> Instructions for the task:
Although pictures appear in the data, the answer should contain only the lines from its start through the line with "court terme de l’or.", written out exactly.

[Dataset entries]

•••

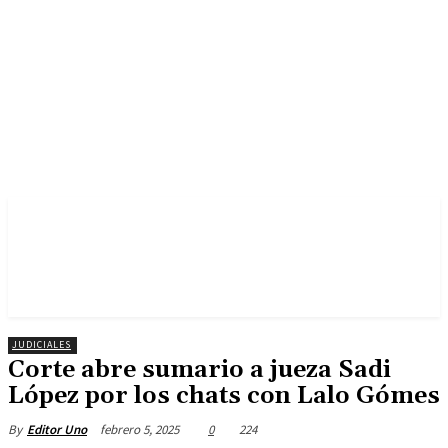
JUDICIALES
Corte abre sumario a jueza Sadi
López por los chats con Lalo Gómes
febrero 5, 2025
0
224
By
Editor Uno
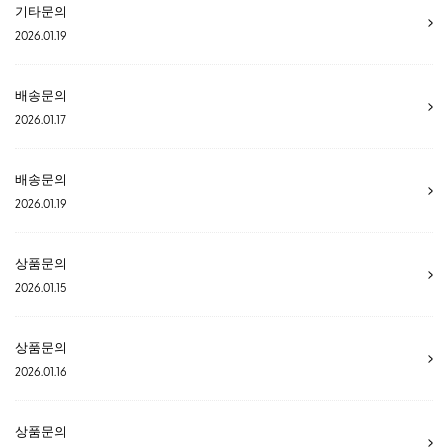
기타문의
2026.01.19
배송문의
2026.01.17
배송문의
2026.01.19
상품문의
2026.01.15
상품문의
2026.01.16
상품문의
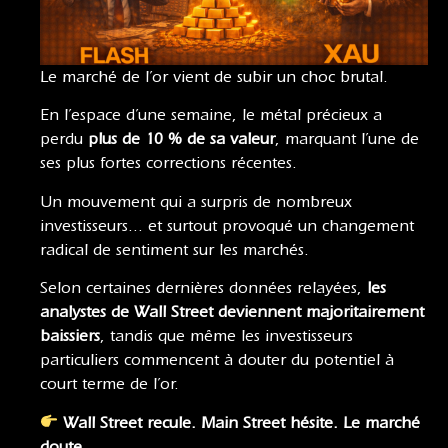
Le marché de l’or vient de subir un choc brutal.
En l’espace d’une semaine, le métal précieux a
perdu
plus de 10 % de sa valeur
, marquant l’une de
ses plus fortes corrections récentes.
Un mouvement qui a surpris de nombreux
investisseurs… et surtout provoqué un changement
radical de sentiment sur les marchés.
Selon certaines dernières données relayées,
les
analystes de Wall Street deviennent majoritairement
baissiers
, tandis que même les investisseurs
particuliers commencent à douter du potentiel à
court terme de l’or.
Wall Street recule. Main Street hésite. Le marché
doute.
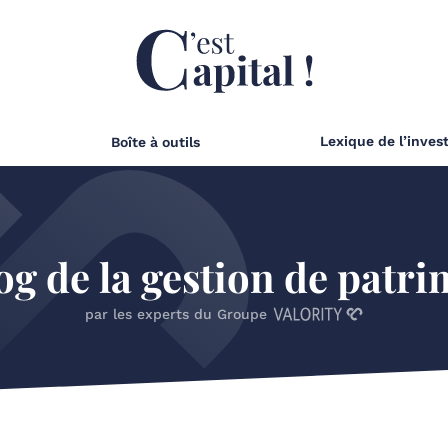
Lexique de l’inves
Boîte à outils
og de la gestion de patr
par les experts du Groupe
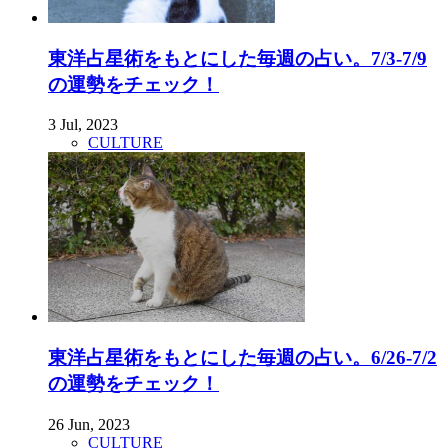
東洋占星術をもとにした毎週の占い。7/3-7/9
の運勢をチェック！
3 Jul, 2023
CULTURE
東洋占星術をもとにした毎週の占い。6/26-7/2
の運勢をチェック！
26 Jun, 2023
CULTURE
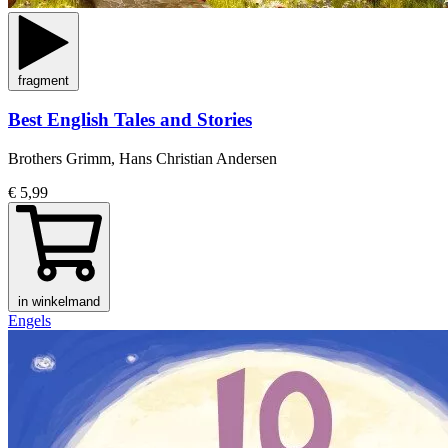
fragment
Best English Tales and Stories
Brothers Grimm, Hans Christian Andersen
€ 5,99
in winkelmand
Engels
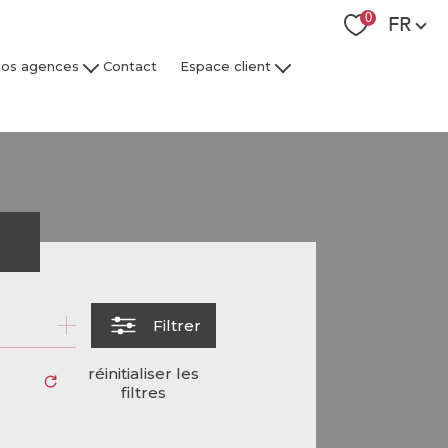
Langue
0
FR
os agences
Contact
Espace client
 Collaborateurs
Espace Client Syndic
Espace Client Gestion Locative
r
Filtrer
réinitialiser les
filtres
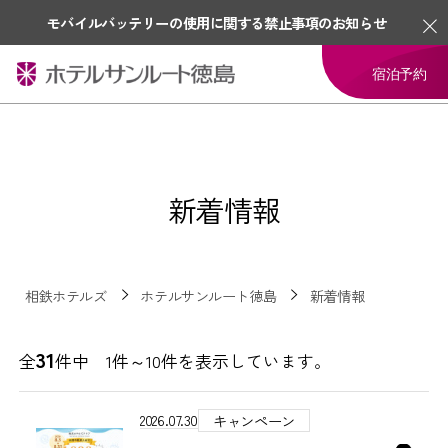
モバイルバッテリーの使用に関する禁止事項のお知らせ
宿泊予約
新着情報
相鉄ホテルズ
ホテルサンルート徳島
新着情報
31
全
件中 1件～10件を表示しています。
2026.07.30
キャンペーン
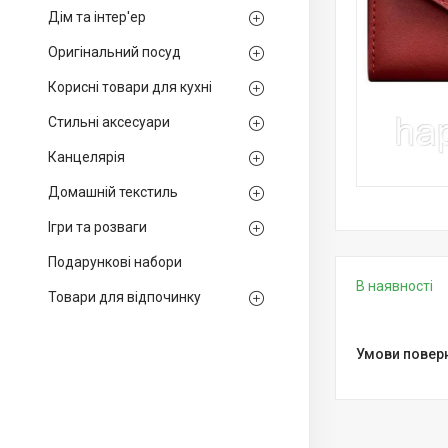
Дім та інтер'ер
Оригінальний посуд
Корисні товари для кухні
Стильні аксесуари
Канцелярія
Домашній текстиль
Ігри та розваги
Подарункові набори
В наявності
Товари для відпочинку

•••

> Task response:
JUDICIALES
Corte abre sumario a jueza Sadi
López por los chats con Lalo Gómes
febrero 5, 2025
0
224
By
Editor Uno
기타문의
2026.01.19
배송문의
2026.01.17
배송문의
2026.01.19
상품문의
2026.01.15
상품문의
2026.01.16
상품문의
Le marché de l’or vient de subir un choc brutal.
En l’espace d’une semaine, le métal précieux a
perdu
plus de 10 % de sa valeur
, marquant l’une de
ses plus fortes corrections récentes.
Un mouvement qui a surpris de nombreux
investisseurs… et surtout provoqué un changement
radical de sentiment sur les marchés.
Selon certaines dernières données relayées,
les
analystes de Wall Street deviennent majoritairement
baissiers
, tandis que même les investisseurs
particuliers commencent à douter du potentiel à
court terme de l’or.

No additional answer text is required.